Nel mirino l’ultima ispezione al Parco 3, uno dei depositi di carbone interni allo stabilimento di Cairo Montenotte, che ha confermato quanto segnalato in un esposto firmato dagli abitanti e che potrebbe avere risvolti anche a livello giudiziale per il fascicolo aperto dalla Procura savonese: la trasmissione della notizia di reato apre un nuovo procedimento penale per inquinamento in atmosfera nel territorio valbormidese e segue anche una interrogazione della consigliera Giorgia Ferrari per presunti sforamenti di benzopirene.

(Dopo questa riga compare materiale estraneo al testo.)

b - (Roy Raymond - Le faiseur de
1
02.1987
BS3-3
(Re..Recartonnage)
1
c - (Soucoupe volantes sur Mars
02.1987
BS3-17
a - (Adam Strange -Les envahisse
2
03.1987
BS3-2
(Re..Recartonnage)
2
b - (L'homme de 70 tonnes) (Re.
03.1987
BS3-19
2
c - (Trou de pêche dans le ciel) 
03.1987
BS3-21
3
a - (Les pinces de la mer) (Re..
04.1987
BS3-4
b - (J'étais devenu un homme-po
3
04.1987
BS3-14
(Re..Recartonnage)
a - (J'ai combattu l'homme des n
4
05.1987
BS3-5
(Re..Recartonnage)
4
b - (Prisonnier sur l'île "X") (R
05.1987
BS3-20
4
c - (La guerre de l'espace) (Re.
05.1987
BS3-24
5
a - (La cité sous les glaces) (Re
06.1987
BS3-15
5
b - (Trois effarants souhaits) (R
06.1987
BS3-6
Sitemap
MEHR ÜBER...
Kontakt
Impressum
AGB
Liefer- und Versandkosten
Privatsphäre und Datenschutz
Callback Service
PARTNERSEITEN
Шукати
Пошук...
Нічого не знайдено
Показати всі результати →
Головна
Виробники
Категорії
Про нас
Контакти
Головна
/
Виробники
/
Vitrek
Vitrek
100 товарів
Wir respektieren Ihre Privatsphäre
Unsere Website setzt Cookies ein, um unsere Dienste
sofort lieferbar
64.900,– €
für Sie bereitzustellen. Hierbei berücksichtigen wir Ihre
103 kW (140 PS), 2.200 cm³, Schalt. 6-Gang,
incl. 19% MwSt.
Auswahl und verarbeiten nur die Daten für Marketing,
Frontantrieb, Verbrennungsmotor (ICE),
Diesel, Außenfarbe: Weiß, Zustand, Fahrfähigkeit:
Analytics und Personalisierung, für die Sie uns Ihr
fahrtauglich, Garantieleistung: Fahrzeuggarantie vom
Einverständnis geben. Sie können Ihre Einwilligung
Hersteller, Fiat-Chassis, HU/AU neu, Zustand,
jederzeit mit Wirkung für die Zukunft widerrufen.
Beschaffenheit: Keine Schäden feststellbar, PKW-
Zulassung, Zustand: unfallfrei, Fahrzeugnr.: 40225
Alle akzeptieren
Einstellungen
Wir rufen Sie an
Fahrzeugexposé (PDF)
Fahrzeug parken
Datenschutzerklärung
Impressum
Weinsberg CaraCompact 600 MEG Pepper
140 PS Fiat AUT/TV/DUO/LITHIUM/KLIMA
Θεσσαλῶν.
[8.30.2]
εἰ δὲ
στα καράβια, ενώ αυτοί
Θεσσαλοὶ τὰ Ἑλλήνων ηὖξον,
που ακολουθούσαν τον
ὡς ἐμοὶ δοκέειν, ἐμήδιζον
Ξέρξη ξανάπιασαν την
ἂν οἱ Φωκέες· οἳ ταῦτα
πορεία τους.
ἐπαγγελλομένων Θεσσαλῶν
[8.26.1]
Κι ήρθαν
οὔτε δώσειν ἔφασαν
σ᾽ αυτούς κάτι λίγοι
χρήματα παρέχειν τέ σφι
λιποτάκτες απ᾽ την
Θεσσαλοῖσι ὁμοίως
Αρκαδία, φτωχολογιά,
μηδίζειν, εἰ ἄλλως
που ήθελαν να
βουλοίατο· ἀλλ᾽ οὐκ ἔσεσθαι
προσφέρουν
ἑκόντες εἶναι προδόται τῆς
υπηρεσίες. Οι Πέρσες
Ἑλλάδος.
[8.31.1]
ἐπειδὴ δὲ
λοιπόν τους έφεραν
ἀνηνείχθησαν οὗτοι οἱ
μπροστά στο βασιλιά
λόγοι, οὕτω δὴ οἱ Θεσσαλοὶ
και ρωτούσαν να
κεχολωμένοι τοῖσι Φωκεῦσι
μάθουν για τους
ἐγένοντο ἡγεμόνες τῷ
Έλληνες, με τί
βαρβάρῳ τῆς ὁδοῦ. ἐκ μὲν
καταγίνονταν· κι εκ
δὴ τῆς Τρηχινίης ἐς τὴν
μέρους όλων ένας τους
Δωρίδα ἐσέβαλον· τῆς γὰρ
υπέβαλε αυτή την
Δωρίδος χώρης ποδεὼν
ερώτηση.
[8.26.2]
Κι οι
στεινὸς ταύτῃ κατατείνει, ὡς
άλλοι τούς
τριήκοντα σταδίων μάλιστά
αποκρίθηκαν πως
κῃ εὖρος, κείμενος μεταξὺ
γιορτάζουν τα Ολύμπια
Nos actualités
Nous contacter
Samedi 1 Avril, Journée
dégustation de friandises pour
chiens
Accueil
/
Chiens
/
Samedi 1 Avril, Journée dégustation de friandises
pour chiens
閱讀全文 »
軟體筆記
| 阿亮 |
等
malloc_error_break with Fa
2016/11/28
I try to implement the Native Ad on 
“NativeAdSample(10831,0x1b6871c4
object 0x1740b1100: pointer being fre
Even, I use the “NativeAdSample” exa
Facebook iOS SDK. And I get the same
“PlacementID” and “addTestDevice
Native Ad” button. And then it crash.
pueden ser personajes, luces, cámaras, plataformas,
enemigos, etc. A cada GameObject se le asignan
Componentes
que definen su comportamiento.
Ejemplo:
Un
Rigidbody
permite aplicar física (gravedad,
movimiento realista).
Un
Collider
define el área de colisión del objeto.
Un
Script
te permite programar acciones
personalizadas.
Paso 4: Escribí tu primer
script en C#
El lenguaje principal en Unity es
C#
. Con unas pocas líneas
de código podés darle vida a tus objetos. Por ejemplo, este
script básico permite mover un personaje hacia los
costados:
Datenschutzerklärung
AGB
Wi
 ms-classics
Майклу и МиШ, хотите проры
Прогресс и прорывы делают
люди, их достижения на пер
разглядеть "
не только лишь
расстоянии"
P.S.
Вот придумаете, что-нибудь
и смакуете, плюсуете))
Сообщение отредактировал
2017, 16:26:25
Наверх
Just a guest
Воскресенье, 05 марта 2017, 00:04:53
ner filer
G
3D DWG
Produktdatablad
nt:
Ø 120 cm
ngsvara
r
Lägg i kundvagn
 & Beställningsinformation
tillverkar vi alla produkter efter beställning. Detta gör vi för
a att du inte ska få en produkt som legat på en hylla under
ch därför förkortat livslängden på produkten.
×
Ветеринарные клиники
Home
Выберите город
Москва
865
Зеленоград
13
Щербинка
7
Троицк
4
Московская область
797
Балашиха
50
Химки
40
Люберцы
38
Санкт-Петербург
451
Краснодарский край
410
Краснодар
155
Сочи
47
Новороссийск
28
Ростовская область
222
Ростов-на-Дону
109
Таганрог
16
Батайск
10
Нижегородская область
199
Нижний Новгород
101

La diffida relativa all’impianto di umidificazione del carbone presente nel Parco 3 riaccende ancora il dibattito sull’impianto cairese: “Italiana Coke aveva già attivato le necessarie misure di adeguamento prima del sopralluogo di Arpal (il Parco 3 è stato oggetto di pavimentazione come da prescrizione, terminata a fine settembre) e sono tutt’ora in corso le attività di ulteriore miglioramento del sistema di bagnatura del carbone contestato” ribatte l’azienda.

“La diffida è relativa al fatto che l’impianto di bagnatura deve essere in grado di bagnare tutta l’area del parco” precisa ancora l’azienda, sulla quale si è nuovamente concentrata l’attenzione degli enti locali per far rispettare le normative vigenti in tema di emissioni inquinanti.